- Venue: London, United Kingdom
- Date: 18 April 1999

Champions
- Men: Abdelkader El Mouaziz (2:07:57)
- Women: Joyce Chepchumba (2:23:22)
- Wheelchair men: Heinz Frei (1:35:27)
- Wheelchair women: Monica Wetterström (1:57:38)

= 1999 London Marathon =

19th London Marathon

The 1999 London Marathon was the 19th running of the annual marathon race in London, United Kingdom, which took place on Sunday, 18 April.
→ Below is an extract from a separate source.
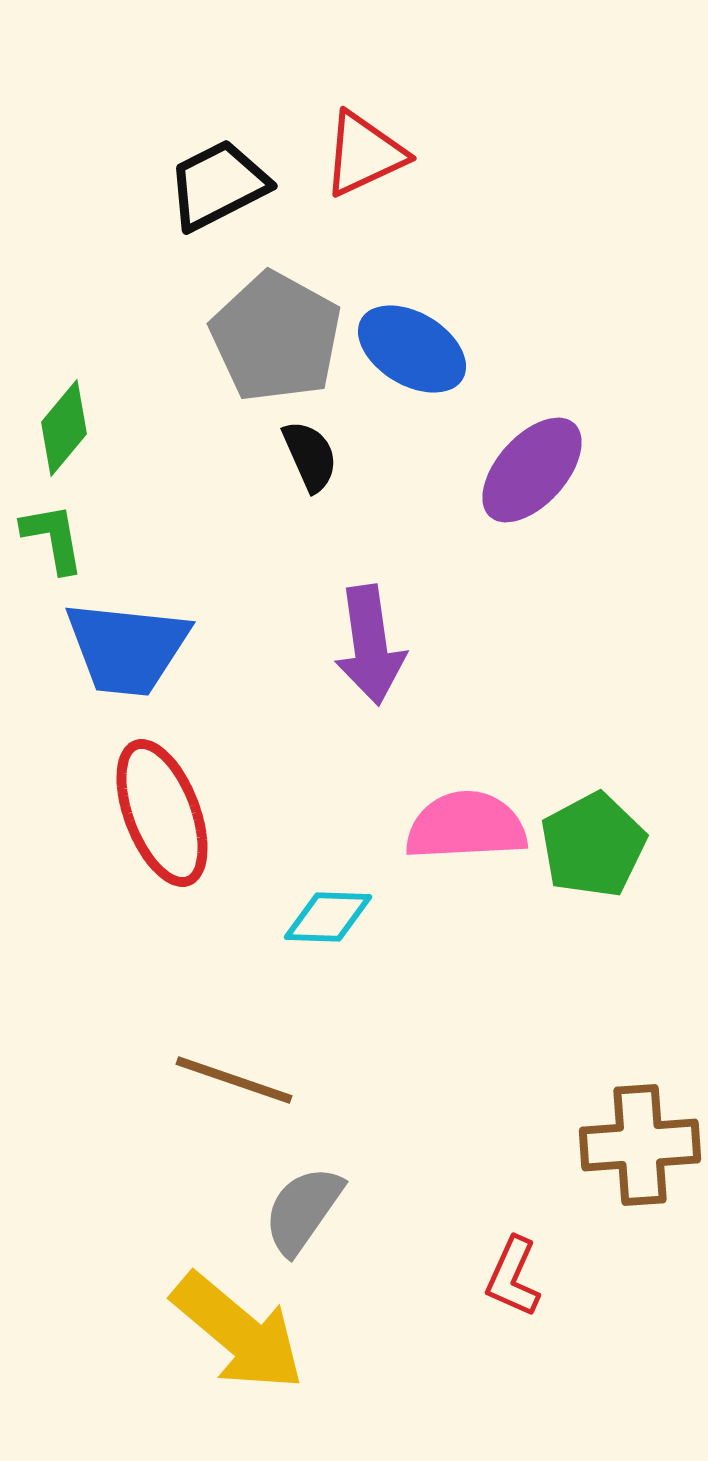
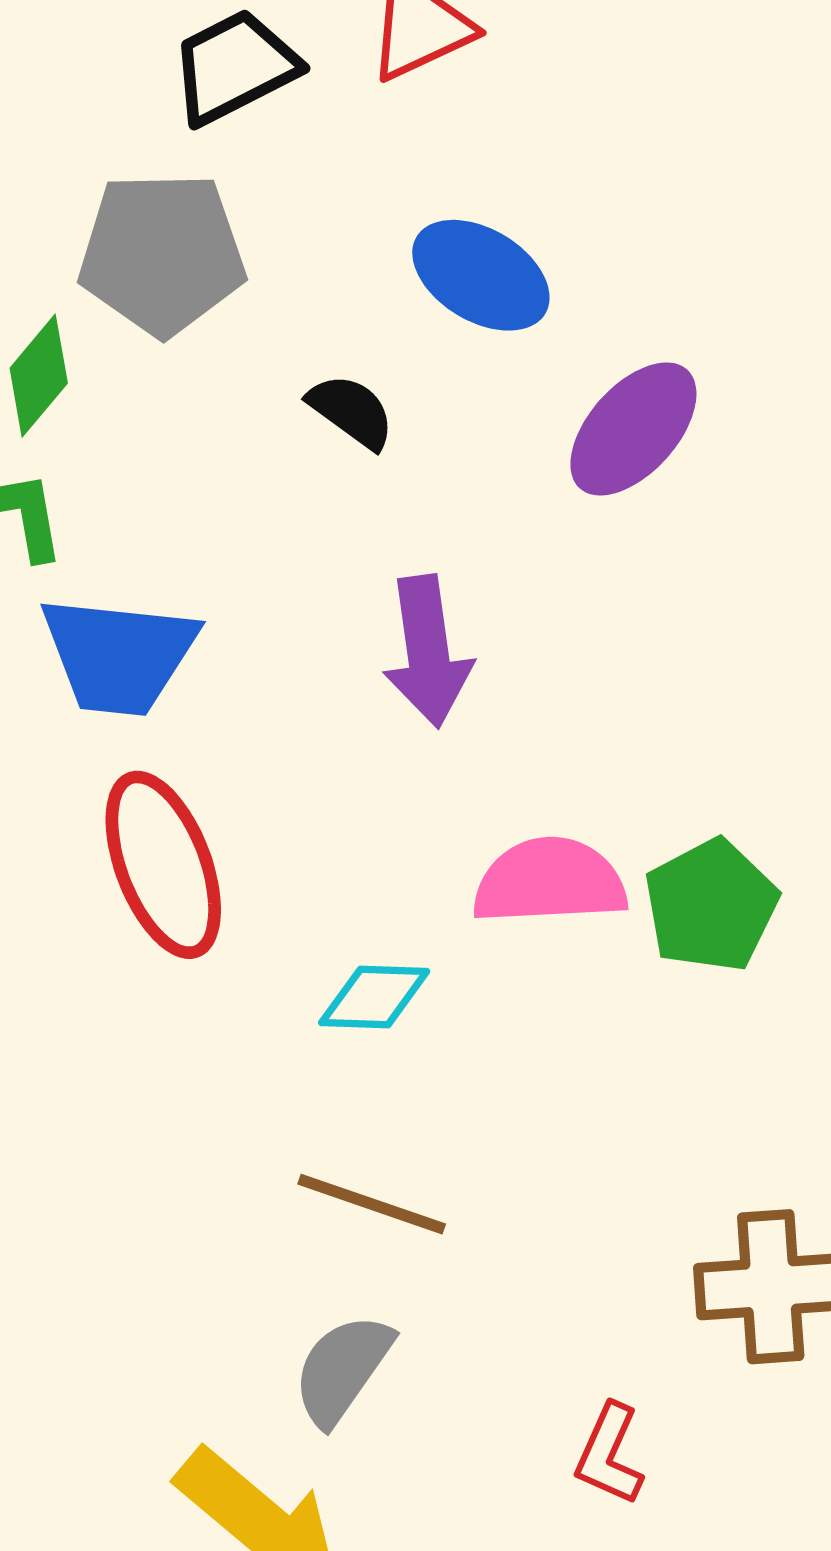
gray pentagon: (276, 337) -> (162, 254), moved, turned -30
black semicircle: (310, 456) -> (351, 411), turned -30
brown line: (234, 1080) -> (372, 1204), moved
The elite men's race was won by Morocco's Abdelkader El Mouaziz in a time of 2:07:57 hours and the women's race was won by Kenya's Joyce Chepchumba in 2:23:22.

In the wheelchair races, Switzerland's Heinz Frei (1:35:27) and Sweden's Monica Wetterström (1:57:38) won the men's and women's divisions, respectively.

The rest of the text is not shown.